Apologies for my slow response.

Patches need to have a large context (see https://llvm.org/docs/Phabricator.html#requesting-a-review-via-the-web-interface I prefer arc diff)
The code generation part and the compiler-rt/lib/builtins part are logically independent and thus splitting the patch makes sense. The compiler-rt parts reasonable.

Adding folks with better AArch64 knowledge...

llvm/test/CodeGen/AArch64/arm64-fp128.ll
234

Add -NEXT whenever appropriate

MaskRay edited reviewers, added: psmith, efriedma; removed: howard.hinnant.Nov 17 2020, 10:27 PM

They are enabled iff the compiler supports _Float16.

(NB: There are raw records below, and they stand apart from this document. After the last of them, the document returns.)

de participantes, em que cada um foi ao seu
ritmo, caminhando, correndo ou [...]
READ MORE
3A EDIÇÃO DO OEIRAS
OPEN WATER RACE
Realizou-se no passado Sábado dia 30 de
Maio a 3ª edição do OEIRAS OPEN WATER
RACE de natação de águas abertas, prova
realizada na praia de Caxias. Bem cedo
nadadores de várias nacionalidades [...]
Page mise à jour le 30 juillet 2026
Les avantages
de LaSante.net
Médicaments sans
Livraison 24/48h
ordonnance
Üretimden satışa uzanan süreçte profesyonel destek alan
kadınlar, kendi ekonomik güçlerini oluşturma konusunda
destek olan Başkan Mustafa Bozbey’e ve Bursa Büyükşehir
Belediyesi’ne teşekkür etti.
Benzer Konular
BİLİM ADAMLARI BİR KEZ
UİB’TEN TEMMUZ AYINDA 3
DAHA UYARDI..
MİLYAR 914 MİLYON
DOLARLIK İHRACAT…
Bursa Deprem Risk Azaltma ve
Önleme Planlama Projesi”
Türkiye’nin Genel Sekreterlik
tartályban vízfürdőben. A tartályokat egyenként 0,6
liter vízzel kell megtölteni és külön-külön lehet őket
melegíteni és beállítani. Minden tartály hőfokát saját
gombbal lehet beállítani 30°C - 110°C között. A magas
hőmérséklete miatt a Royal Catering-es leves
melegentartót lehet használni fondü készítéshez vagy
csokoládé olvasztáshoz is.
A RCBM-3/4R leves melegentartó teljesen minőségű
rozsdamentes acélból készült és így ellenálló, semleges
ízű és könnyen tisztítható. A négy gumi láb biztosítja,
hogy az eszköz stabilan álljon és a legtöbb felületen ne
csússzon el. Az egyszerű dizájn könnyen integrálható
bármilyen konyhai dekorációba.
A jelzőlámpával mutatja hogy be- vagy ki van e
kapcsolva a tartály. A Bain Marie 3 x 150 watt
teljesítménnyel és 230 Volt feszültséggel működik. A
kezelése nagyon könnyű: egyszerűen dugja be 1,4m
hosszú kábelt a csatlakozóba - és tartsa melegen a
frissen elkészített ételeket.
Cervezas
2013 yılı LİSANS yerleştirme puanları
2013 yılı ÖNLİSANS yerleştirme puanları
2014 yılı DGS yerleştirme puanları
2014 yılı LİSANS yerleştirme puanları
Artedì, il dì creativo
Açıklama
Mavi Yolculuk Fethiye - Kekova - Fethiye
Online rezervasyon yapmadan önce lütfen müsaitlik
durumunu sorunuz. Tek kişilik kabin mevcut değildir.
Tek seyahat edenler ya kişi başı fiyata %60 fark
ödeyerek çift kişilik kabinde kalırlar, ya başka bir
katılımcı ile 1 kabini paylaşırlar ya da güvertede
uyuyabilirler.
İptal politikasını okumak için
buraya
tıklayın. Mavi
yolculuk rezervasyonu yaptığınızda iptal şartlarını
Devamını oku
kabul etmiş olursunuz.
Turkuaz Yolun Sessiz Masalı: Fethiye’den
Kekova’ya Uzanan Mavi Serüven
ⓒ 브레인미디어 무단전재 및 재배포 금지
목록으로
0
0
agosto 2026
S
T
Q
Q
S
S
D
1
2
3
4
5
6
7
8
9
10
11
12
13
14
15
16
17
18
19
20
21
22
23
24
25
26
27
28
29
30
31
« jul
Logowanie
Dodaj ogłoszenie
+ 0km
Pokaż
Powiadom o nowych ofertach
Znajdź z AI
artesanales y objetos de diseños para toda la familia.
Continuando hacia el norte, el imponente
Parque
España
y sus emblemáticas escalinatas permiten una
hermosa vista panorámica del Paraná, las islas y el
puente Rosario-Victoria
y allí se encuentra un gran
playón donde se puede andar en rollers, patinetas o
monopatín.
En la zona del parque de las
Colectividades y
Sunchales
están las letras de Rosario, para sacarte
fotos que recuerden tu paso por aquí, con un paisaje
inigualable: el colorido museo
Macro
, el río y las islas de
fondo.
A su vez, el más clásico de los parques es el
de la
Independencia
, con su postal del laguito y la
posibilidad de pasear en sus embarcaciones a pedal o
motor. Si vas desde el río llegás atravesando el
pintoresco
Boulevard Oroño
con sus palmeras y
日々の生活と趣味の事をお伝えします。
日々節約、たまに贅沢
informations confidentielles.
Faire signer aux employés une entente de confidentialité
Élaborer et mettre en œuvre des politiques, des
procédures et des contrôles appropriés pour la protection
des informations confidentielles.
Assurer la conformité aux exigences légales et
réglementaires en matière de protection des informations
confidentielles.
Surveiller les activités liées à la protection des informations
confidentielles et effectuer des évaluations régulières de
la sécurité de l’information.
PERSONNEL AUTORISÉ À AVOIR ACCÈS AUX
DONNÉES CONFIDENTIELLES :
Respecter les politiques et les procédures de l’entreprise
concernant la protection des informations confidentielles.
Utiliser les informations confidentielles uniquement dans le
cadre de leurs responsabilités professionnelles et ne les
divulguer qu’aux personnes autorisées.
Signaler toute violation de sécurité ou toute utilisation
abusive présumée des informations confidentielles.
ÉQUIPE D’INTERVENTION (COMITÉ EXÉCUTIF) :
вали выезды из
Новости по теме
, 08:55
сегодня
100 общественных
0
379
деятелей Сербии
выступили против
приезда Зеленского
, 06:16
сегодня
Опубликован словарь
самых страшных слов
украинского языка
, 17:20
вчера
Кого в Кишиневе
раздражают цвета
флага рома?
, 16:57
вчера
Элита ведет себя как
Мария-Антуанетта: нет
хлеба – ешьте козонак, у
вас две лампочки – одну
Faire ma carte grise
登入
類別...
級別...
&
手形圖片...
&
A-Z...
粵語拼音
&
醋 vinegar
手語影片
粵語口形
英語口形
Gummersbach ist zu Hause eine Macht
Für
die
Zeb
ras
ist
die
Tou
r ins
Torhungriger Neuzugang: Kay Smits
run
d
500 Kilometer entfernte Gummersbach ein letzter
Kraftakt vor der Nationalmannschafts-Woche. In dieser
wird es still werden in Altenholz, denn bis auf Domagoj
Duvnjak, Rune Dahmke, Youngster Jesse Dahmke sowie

Why are these not enabled for compilers which don't support _Float16? There is also the __fp16 type, which has been supported for much longer and could also generate code like this.

It also adjust the extendhfsf2, truncdfhf2 __truncsfhf2 to use _Float16 when compiler supports it.

This would be better (easier to review, bisect, etc) if split into a separate patch.

On AArch64 it allows use the native FP16 ABI,.

Why is changing the ABI of these functions (including the existing 16<->32 and 16<->64 bit ones) OK? Wouldn't this cause problems if linking clang-compiled code against libgcc? I also don't see any changes to tell the compiler that the ABI has changed.

while on other architectures the expected current semantic is preserved (arm for instance).

Are you sure about this? ARM has a hard-float ABI which passes fp16 values in FP registers, and I'd expect some other architectures to have different calling conventions for uint16_t vs _Float16.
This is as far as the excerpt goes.